Vous dénoncez la mauvaise gestion des scénarios par les commissions de lecture et la censure qui va parfois avec, mais vous chargez aussi le public à qui vous imputez une certaine responsabilité dans l'interprétation qu'il fait des films et que vous caricaturez aussi...
C'est toujours difficile, en effet, quand on est réalisateur, auteur ou un peintre notamment. On fait quelque chose avec des intentions mais une fois qu'on la donne au public, chacun l'interprète à sa manière et c'est sa liberté. Le public est évidemment libre de comprendre les choses. Mais dans mon film on ne sait pas si ce que ces gens sont en train de regarder est un bon film ou un mauvais film. C'est aussi juste une occasion de rigoler un peu.

Dans votre court-métrage Une journée ordinaire vous abordez les premières élections algériennes après le «printemps arabe» marquées d'un fort taux d'abstention et là vous revenez avec une histoire liée au président de la République. Pourquoi cet entêtement si l'on peut dire?

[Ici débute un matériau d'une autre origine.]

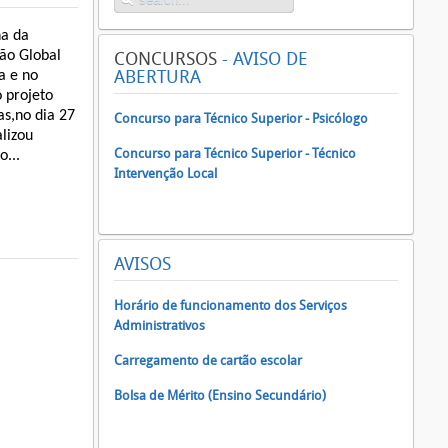
a da
ão Global
CONCURSOS
- AVISO DE
ABERTURA
a e no
 projeto
as,no dia 27
Concurso para Técnico Superior - Psicólogo
alizou
Concurso para Técnico Superior - Técnico
o...
Intervenção Local
AVISOS
Horário de funcionamento dos Serviços
Administrativos
Carregamento de cartão escolar
Bolsa de Mérito (Ensino Secundário)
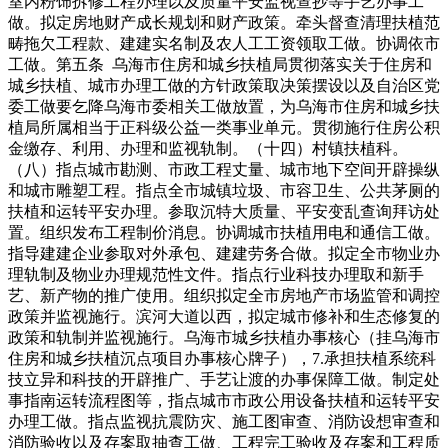
室内粉饰拆修工程办理以及质量平安监视查抄等手艺办事工
做。拟定房地财产成长规划和财产政策。牵头督查清理扶植范
畴拖欠工程款、建建实名制及农人工工资领取工做。协调依市
工做。第五条 乌海市住房和城乡扶植局贯彻落实关于住房和
城乡扶植、城市办理工做的方针政策取决策摆设以及自治区党
委工做要乞降乌海市委相关工做放置，为乌海市住房和城乡扶
植局所属相当于正科级公益一类事业单元。贯彻施行住房公积
金缴存、利用、办理和监视轨制。（十四）村镇扶植科。
（八）指点城市勘测、市政工程丈量、城市地下空间开辟操纵
和城市雕塑工程。指点全市城镇垃圾、市容卫生、公共茅厕的
扶植和运转平安办理。参取沉特大质量、平安变乱查询拜访处
置。组织发布工程制价消息。协调城市扶植用电和通信工做。
指导建建企业参取对外承包、建建劳务合做。拟定全市物业办
理轨制及物业办理规范性文件。指点行业科技办理取和新手
艺、新产物的推广使用。组织拟定全市房地产市场监管和调控
政策并监视施行。滨河大道以西，拟定城市修补和生态修复的
政策和轨制并监视施行。乌海市城乡扶植办事核心（挂乌海市
住房和城乡扶植沉点项目办事核心牌子），7.承担扶植系统科
技立异和科技的开辟推广、手艺让渡的办事保障工做。制定处
事指南运转流程图等，指点城市市政公用设备扶植和运转平安
办理工做。指点监视抗震防灾、施工图审查、消防设想审查和
消防验收以及存案取抽查工做、工程完工验收及存案和工程质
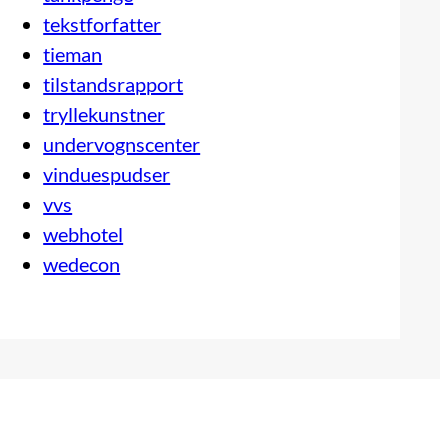
tekstforfatter
tieman
tilstandsrapport
tryllekunstner
undervognscenter
vinduespudser
vvs
webhotel
wedecon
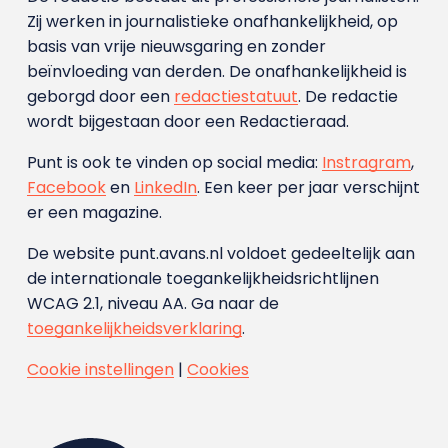
Zij werken in journalistieke onafhankelijkheid, op
basis van vrije nieuwsgaring en zonder
beïnvloeding van derden. De onafhankelijkheid is
geborgd door een
redactiestatuut
. De redactie
wordt bijgestaan door een Redactieraad.
Punt is ook te vinden op social media:
Instragram
,
Facebook
en
LinkedIn
. Een keer per jaar verschijnt
er een magazine.
De website punt.avans.nl voldoet gedeeltelijk aan
de internationale toegankelijkheidsrichtlijnen
WCAG 2.1, niveau AA. Ga naar de
toegankelijkheidsverklaring
.
Cookie instellingen
|
Cookies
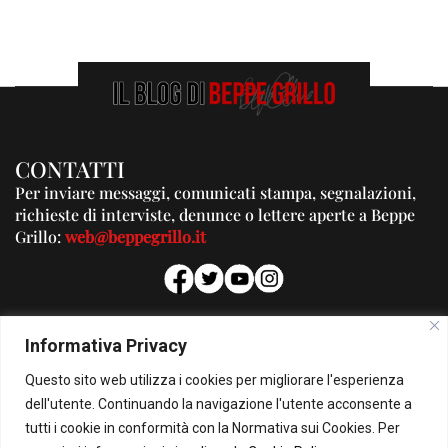
CONTATTI
Per inviare messaggi, comunicati stampa, segnalazioni,
richieste di interviste, denunce o lettere aperte a Beppe
Grillo:
web@beppegrillo.it
PUBBLICITA'
Informativa Privacy
Per la tua pubblicità su questo Blog:
Questo sito web utilizza i cookies per migliorare l'esperienza
pubblicita@beppegrillo.it
dell'utente. Continuando la navigazione l'utente acconsente a
tutti i cookie in conformità con la Normativa sui Cookies. Per
HOMEPAGE
COOKIE POLICY
PRIVACY POLICY
CONTATTI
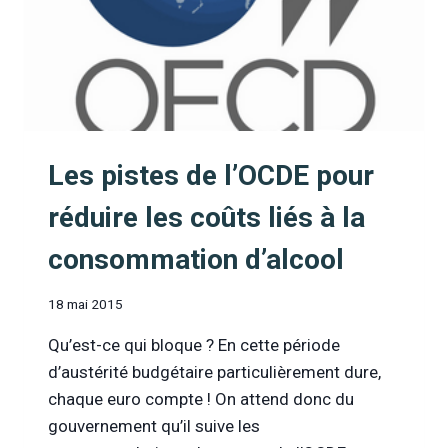
Les pistes de l’OCDE pour
réduire les coûts liés à la
consommation d’alcool
18 mai 2015
Qu’est-ce qui bloque ? En cette période
d’austérité budgétaire particulièrement dure,
chaque euro compte ! On attend donc du
gouvernement qu’il suive les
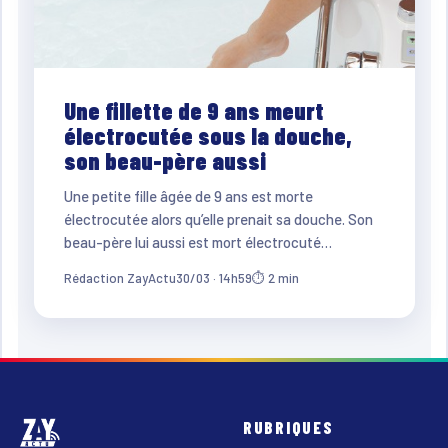
Une fillette de 9 ans meurt
électrocutée sous la douche,
son beau-père aussi
Une petite fille âgée de 9 ans est morte
électrocutée alors qu’elle prenait sa douche. Son
beau-père lui aussi est mort électrocuté…
Rédaction ZayActu
30/03 · 14h59
⏱ 2 min
RUBRIQUES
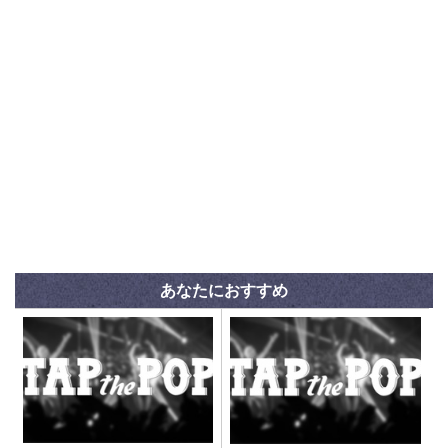
あなたにおすすめ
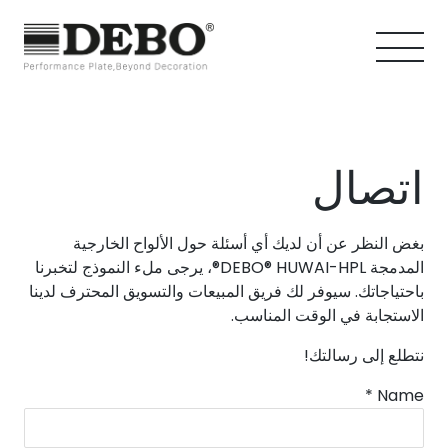
اتصال
بغض النظر عن أن لديك أي أسئلة حول الألواح الخارجية
المدمجة DEBO® HUWAI-HPL®، يرجى ملء النموذج لتخبرنا
باحتياجاتك. سيوفر لك فريق المبيعات والتسويق المحترف لدينا
الاستجابة في الوقت المناسب.
نتطلع إلى رسالتك!
C
*
Name
o
n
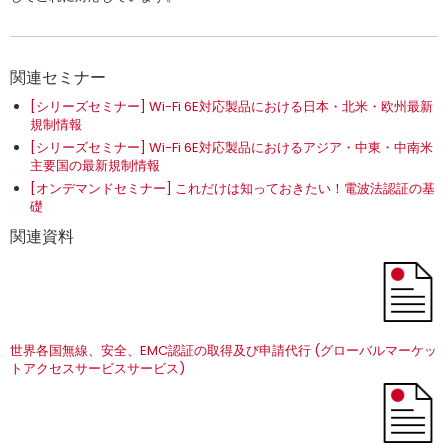
関連セミナー
[シリーズセミナー] Wi-Fi 6E対応製品における日本・北米・欧州最新
規制情報
[シリーズセミナー] Wi-Fi 6E対応製品におけるアジア・中東・中南米
主要国の最新規制情報
[オンデマンドセミナー] これだけは知っておきたい！電波法認証の基
礎
関連資料
世界各国無線、安全、EMC認証の取得及び申請代行 (グローバルマーケッ
トアクセスサービスサービス)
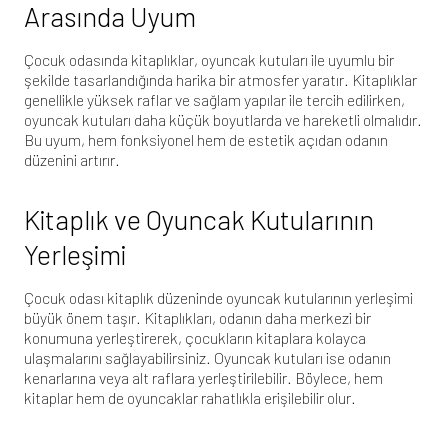
Arasında Uyum
Çocuk odasında
kitaplıklar, oyuncak kutuları ile uyumlu bir
şekilde tasarlandığında harika bir atmosfer yaratır. Kitaplıklar
genellikle yüksek raflar ve sağlam yapılar ile tercih edilirken,
oyuncak kutuları daha küçük boyutlarda ve hareketli olmalıdır.
Bu uyum, hem fonksiyonel hem de estetik açıdan odanın
düzenini artırır.
Kitaplık ve Oyuncak Kutularının
Yerleşimi
Çocuk odası
kitaplık düzeninde oyuncak kutularının yerleşimi
büyük önem taşır. Kitaplıkları, odanın daha merkezi bir
konumuna yerleştirerek, çocukların kitaplara kolayca
ulaşmalarını sağlayabilirsiniz. Oyuncak kutuları ise odanın
kenarlarına veya alt raflara yerleştirilebilir. Böylece, hem
kitaplar hem de oyuncaklar rahatlıkla erişilebilir olur.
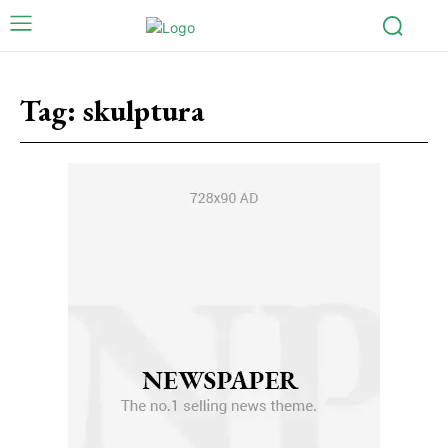
Tag:
skulptura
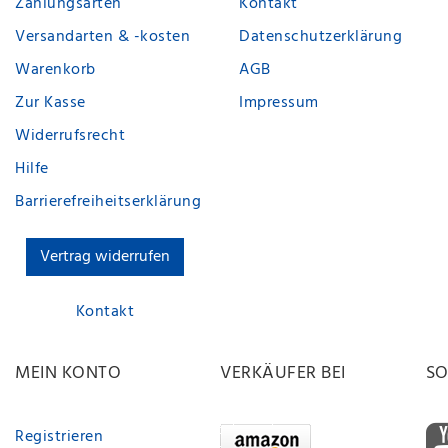
Zahlungsarten
Kontakt
Versandarten & -kosten
Datenschutzerklärung
Warenkorb
AGB
Zur Kasse
Impressum
Widerrufsrecht
Hilfe
Barrierefreiheitserklärung
Vertrag widerrufen
Kontakt
MEIN KONTO
VERKÄUFER BEI
SO
Registrieren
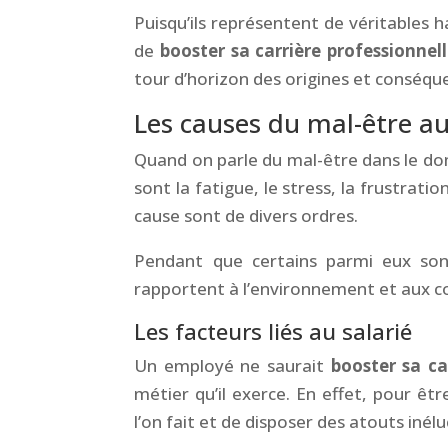
Puisqu’ils représentent de véritables h
de
booster sa carrière professionnel
tour d’horizon des origines et conséque
Les causes du mal-être au
Quand on parle du mal-être dans le dom
sont la fatigue, le stress, la frustratio
cause sont de divers ordres.
Pendant que certains parmi eux sont
rapportent à l’environnement et aux co
Les facteurs liés au salarié
Un employé ne saurait
booster sa ca
métier qu’il exerce. En effet, pour êtr
l’on fait et de disposer des atouts inélu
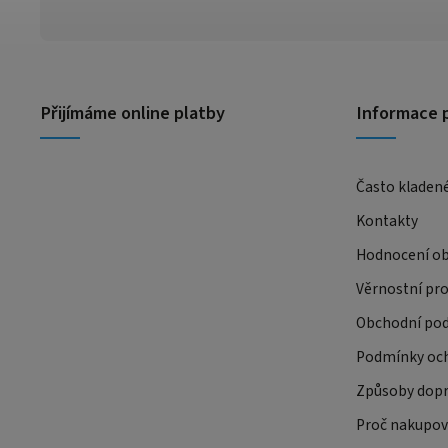
Přijímáme online platby
Informace 
Často kladen
Kontakty
Hodnocení o
Věrnostní pr
Obchodní po
Podmínky och
Způsoby dopr
Proč nakupov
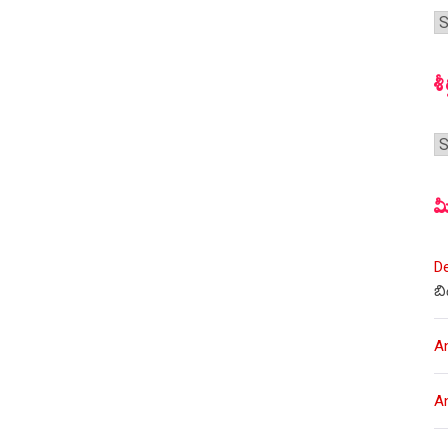
గ
స
శీ
శీర
మ
D
బి
A
A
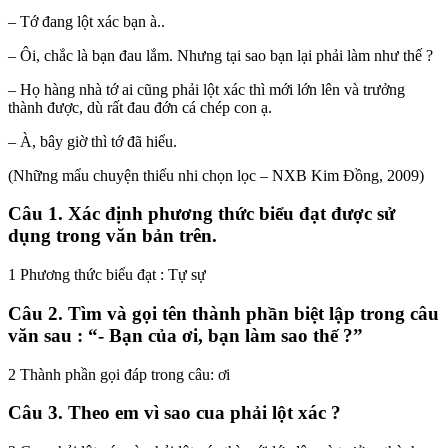
– Tớ đang lột xác bạn à..
– Ôi, chắc là bạn đau lắm. Nhưng tại sao bạn lại phải làm như thế ?
– Họ hàng nhà tớ ai cũng phải lột xác thì mới lớn lên và trưởng
thành được, dù rất đau đớn cá chép con ạ.
– À, bây giờ thì tớ đã hiểu.
(Những mẩu chuyện thiếu nhi chọn lọc – NXB Kim Đồng, 2009)
Câu 1. Xác định phương thức biểu đạt được sử
dụng trong văn bản trên.
1 Phương thức biểu đạt : Tự sự
Câu 2. Tìm và gọi tên thành phần biệt lập trong câu
văn sau : “- Bạn của ơi, bạn làm sao thế ?”
2 Thành phần gọi đáp trong câu: ơi
Câu 3. Theo em vì sao cua phải lột xác ?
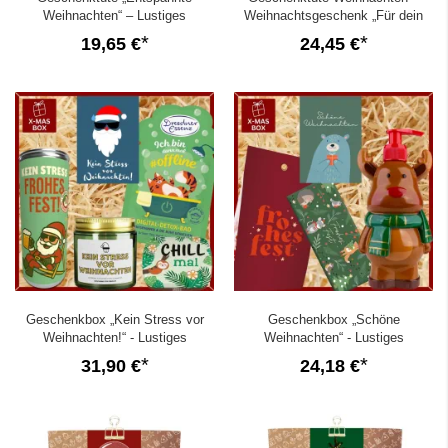
Weihnachten“ – Lustiges
Weihnachtsgeschenk „Für dein
Weihnachtsgeschenk (Set 4)
großes Herz“ (Set 4)
19,65 €
24,45 €
Geschenkbox „Kein Stress vor
Geschenkbox „Schöne
Weihnachten!“ - Lustiges
Weihnachten“ - Lustiges
Weihnachtsgeschenk (Set 10)
Weihnachtsgeschenk (Bär – Set 5)
31,90 €
24,18 €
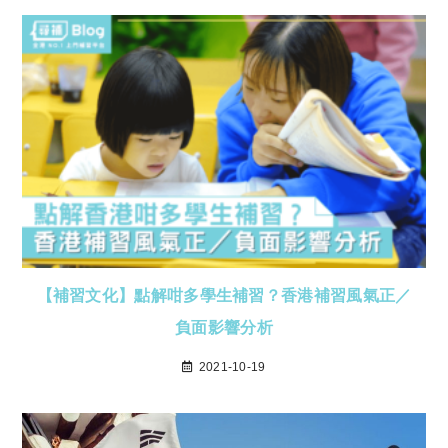
【補習文化】點解咁多學生補習？香港補習風氣正／
負面影響分析
2021-10-19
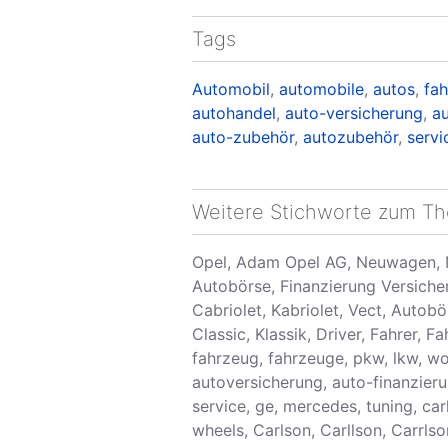
Tags
Automobil
,
automobile
,
autos
,
fa
autohandel
,
auto-versicherung
,
a
auto-zubehör
,
autozubehör
,
servi
Weitere Stichworte zum T
Opel, Adam Opel AG, Neuwagen, 
Autobörse, Finanzierung Versiche
Cabriolet, Kabriolet, Vect, Autobö
Classic, Klassik, Driver, Fahrer, 
fahrzeug, fahrzeuge, pkw, lkw, wo
autoversicherung, auto-finanzieru
service, ge, mercedes, tuning, ca
wheels, Carlson, Carllson, Carrls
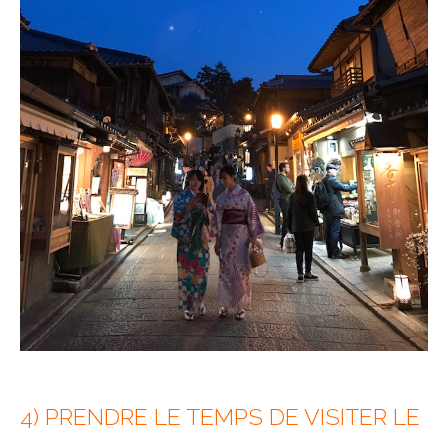
4) PRENDRE LE TEMPS DE VISITER LE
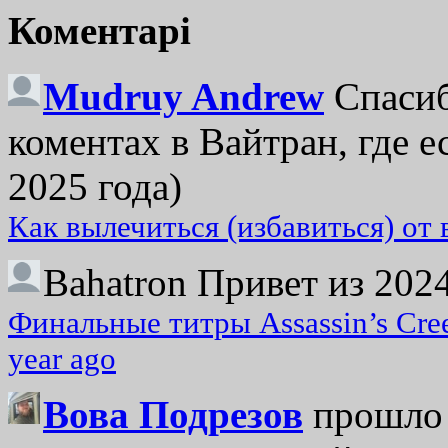
Коментарі
Mudruy Andrew
Спасиб
коментах в Вайтран, где е
2025 года)
Как вылечиться (избавиться) от
Bahatron
Привет из 2024
Финальные титры Assassin’s Cre
year ago
Вова Подрезов
прошло 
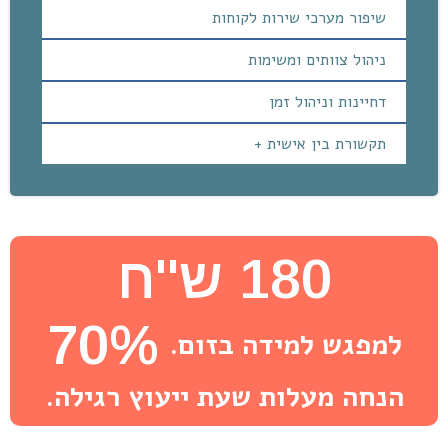
שיפור מערכי שירות לקוחות
ניהול צוותים ומשימות
דחיינות וניהול זמן
תקשורת בין אישית +
180 ש''ח
70%
למפגש למידה בזום.
הנחה מעלות שעת ייעוץ רגילה.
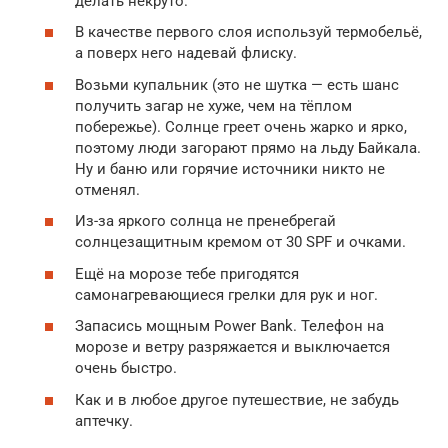
делать некруто.
В качестве первого слоя используй термобельё,
а поверх него надевай флиску.
Возьми купальник (это не шутка — есть шанс
получить загар не хуже, чем на тёплом
побережье). Солнце греет очень жарко и ярко,
поэтому люди загорают прямо на льду Байкала.
Ну и баню или горячие источники никто не
отменял.
Из-за яркого солнца не пренебрегай
солнцезащитным кремом от 30 SPF и очками.
Ещё на морозе тебе пригодятся
самонагревающиеся грелки для рук и ног.
Запасись мощным Power Bank. Телефон на
морозе и ветру разряжается и выключается
очень быстро.
Как и в любое другое путешествие, не забудь
аптечку.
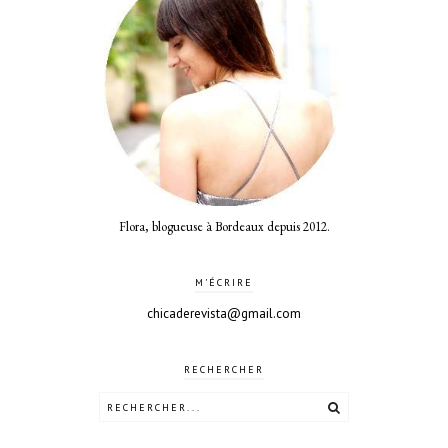
Flora, blogueuse à Bordeaux depuis 2012.
M'ÉCRIRE
chicaderevista@gmail.com
RECHERCHER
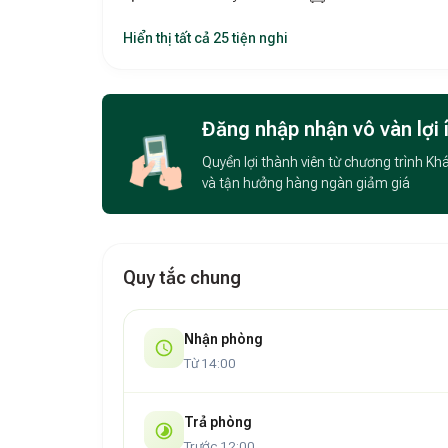
nghiệp và sự thân thiện của đội ngũ nhân viên.
Hiển thị tất cả 25 tiện nghi
Vị Trí Đắc Địa – Kết Nối Dễ Dàng Với Các Đi
Nằm ngay trung tâm thành phố Tuy Hòa,
Roya
dàng di chuyển đến các địa danh nổi tiếng như
Đăng nhập nhận vô vàn lợi 
Mũi Điện. Đây là điểm cộng lớn dành cho nhữn
Quyền lợi thành viên từ chương trình Kh
của Phú Yên.
và tận hưởng hàng ngàn giảm giá
Không Gian Yên Tĩnh, Lý Tưởng Để Thư Giãn
Tuy nằm trong khu vực trung tâm, khách sạn vẫ
gia đình, cặp đôi hay du khách mong muốn tìm ki
Quy tắc chung
Lý Do Không Thể Bỏ Qua
Royal Palms Hotel
Nhận phòng
Phòng nghỉ tinh tế, rộng rãi: Thiết kế san
Từ 14:00
chút tỉ mỉ để mang lại cảm giác dễ chịu và ti
Dịch vụ chuyên nghiệp, thân thiện: Nhân viê
Trả phòng
thân thuộc và yên tâm như ở nhà.
Trước 12:00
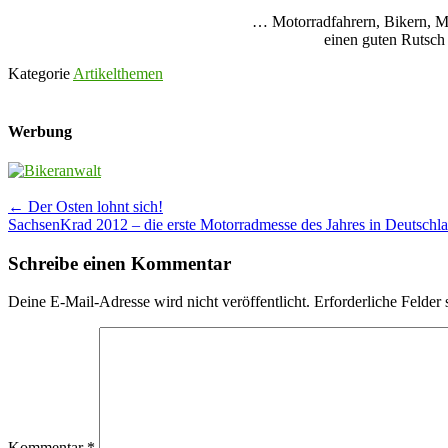
… Motorradfahrern, Bikern, Mo
einen guten Rutsch 
Kategorie
Artikelthemen
Werbung
Post
←
Der Osten lohnt sich!
SachsenKrad 2012 – die erste Motorradmesse des Jahres in Deutschl
navigation
Schreibe einen Kommentar
Deine E-Mail-Adresse wird nicht veröffentlicht.
Erforderliche Felder 
Kommentar
*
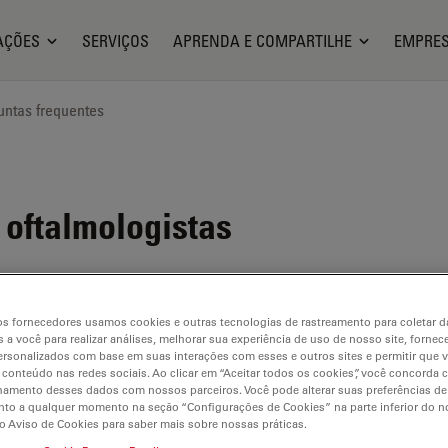
AÇÕES
SERVIÇOS
APRENDA E COMPARTILHE
EMPRE
untas frequentes
oftalmologistas
s fornecedores usamos cookies e outras tecnologias de rastreamento para coletar 
 a você para realizar análises, melhorar sua experiência de uso de nosso site, fornec
rsonalizados com base em suas interações com esses e outros sites e permitir que 
 conteúdo nas redes sociais. Ao clicar em “Aceitar todos os cookies”, você concorda
hamento desses dados com nossos parceiros. Você pode alterar suas preferências de
to a qualquer momento na seção “Configurações de Cookies” na parte inferior do no
o Aviso de Cookies para saber mais sobre nossas práticas.
ilable. Please contact us to enquire about recent alternative prod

Parce que ce sont des choses qui m'intéressent, qui m'interpellent. J'ai besoin d'être ancrée dans la réalité de mon pays. Quand je dis «Cinéma chkoupi» je parle aussi de mon film à moi. Car il faut avoir un peu de recul et de l'autodérision. Le cinéma c'est beaucoup d'argent, de l'investissement mais ce n'est pas que du cinéma. C'est fait pour faire plaisir aux gens et un peu les pousser à réfléchir et c'est tout. C'est une chance quand on arrive au bout du projet donc.